About Us
Our Historic Building
Town Hall’s historic building was originally the Fourth Church of Christ, Scientist, constructed in two stages from 1916 through 1922. It was built at the peak of the Christian Science movement, when the church could afford generous spaces and fine finishes. The congregation was the sole and continuous occupant of the building until it was sold to Town Hall in 1998.
Architect George Foote Dunham of Portland designed the space, employing the distinctive Roman Revival style (popular among many Christian Science churches at the time) that lends Town Hall its characteristic high front portico with six two-story pillars and the high arched ceiling of the Great Hall. Dunham also designed one other building in Seattle—the Christian Science Church on Northeast 17th on Fraternity Row in the University District.

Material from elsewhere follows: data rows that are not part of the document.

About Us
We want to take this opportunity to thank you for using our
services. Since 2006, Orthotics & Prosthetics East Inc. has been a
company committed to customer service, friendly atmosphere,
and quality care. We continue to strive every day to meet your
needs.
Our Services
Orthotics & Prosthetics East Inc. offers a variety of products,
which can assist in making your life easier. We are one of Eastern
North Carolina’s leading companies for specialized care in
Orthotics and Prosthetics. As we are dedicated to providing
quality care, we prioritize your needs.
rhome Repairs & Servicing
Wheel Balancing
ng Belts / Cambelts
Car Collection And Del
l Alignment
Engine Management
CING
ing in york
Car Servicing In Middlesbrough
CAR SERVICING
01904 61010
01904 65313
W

Like most Christian Science Churches, this one is built to resemble a public building, with no religious symbolism inside or out. The building sports a unique central dome complete with a decorative oculus to match the large art-glass windows in the Great Hall. These windows have been restored by Seattle Stained Glass as part of the building’s renovation—along with the four terra cotta clad exterior walls that give the building its characteristic gleam.
Town Hall has several remarkable features inside as well.
The small interior stage on the downstairs floor (the original rostrum for the earliest services) has been transformed as part of our renovation. The space is now the Forum, a fully modular 300-seat performance space. The lobby level features restored art-glass Tiffany-style lighting fixtures, as well as a decorative balcony and elaborate window treatments with pilasters. Curved wooden pews with fitted backs grace the Great Hall, formerly the sanctuary. The vaulted ceiling and the central dome, together with the thick masonry walls and the dispersion of sound from all the ornamentation, produce warm, full acoustics rarely created today in a building of this design.